Matthew Lesh, director of public policy and communications at the Institute of Economics Affairs said:

“Tax Freedom Day is horrifyingly late this year, with the state gobbling up almost half of our national income. It’s a stark reminder that British taxpayers are paying more and getting less. Millions are stuck on NHS waiting lists, infrastructure projects are repeatedly delayed and over budget, and an ever-growing bureaucracy stifles innovation.

Britain faces a death spiral of high taxes and low growth. We need tax cuts that let people keep more of their hard-earned money and to cut red tape to enable investment and prosperity.”

John O’Connell, chief executive of the TaxPayers’ Alliance said:

"Families and businesses struggling to pay the bills will be furious to know that they spend almost half the year working for the taxman. What's more, the screws will be turned further in the coming years as the government shifts ordinary workers into tax bands designed for the super rich.

The only way to lighten the load on taxpayers is to reform public services and get spending under control."



Notes on Tax Freedom Day and methodology:

What is Tax Freedom Day?

Every year, the Adam Smith Institute calculates the number of days the ‘average’ person (more on that later) would have to work off to pay their taxes. This year, every penny the average person earned until June 17th went straight to the taxman. From June 18th (Tax Freedom Day) onwards the average person will get to keep every penny they earn. 

We calculate Tax Freedom Day each year to illustrate the true size of the tax burden once you factor in taxes from every source. 


Complications

While Tax Freedom Day is a simple idea in principle, in reality it’s a little bit more complicated. First, there’s no average person. Because we don’t have a proportional tax system, every individual will have a different tax freedom day. In theory, Tax Freedom Day will come later for high-earners and earlier for low-earners and the unemployed. In practice, this isn’t necessarily true because HMRC does not simply tax income, but also taxes consumption, investment and ‘sin’ activities at different rates.

Second, we measure the total tax take. This includes indirect taxes (such as VAT and Corporation Tax) as well as direct taxes (Income Tax and National Insurance). Economists distinguish between legal and economic incidences (a fancy economist word for ‘burden.’) The legal incidence of Corporation Tax may fall on individual firms, but corporations are artificial legal constructs. In reality, Corporation Tax is paid by people, the debate between economists is to what extent it falls between consumers, shareholders and workers. (Our paper Corporation Tax: Who Pays had a crack at the answer.)

Thirdly, we take into account depreciation and foreign investment earnings, as is standard around the world, measuring total taxes over net national income, not gross domestic product, so as to more closely approximate net wealth creation rather than economic activity. 

Fourth, tax receipts and net national income statistics are regularly revised by the Office of National Statistics and we revise past Tax Freedom Days along with them. Four years ago, the ONS made massive revisions to the net national income series. Irritatingly, as a result more reliable records now only go back to 1995.


Projections

The data for the most recent figures are not available up-to-date for calendar years so they are proxied from government and OBR forecasts and financial year numbers. They are then revised when exact numbers become available. This means the Tax Freedom Day for a given year in the past may well have changed. Typically the changes are very small, and the overall picture tends to be robust to these alterations. But over the past year, significant revisions to the net national income stats have pushed Tax Freedom Day back by around a week (we’re freer than we thought).
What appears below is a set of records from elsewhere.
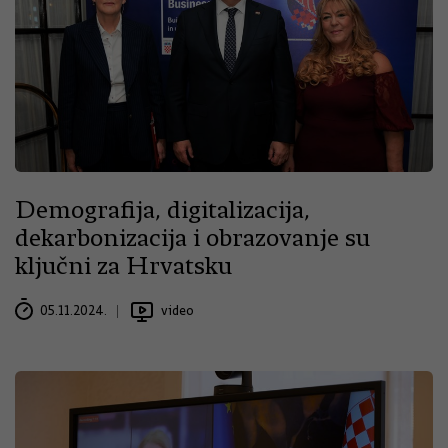
Demografija, digitalizacija,
dekarbonizacija i obrazovanje su
ključni za Hrvatsku
05.11.2024.
video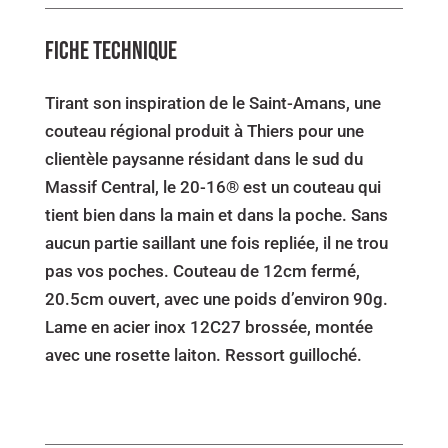
FICHE TECHNIQUE
Tirant son inspiration de le Saint-Amans, une
couteau régional produit à Thiers pour une
clientèle paysanne résidant dans le sud du
Massif Central, le 20-16® est un couteau qui
tient bien dans la main et dans la poche. Sans
aucun partie saillant une fois repliée, il ne trou
pas vos poches. Couteau de 12cm fermé,
20.5cm ouvert, avec une poids d’environ 90g.
Lame en acier inox 12C27 brossée, montée
avec une rosette laiton. Ressort guilloché.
Tax Freedom Day (and its sister, Cost of Government day, which measures total spending over national income) is not meant as anything but an illustration—an indication of the size of the state. As the complexities details above suggest, it does not correspond exactly to any individual’s experience. And yet many people do find it shocking to see how large the state really is, expressed in an intuitive way.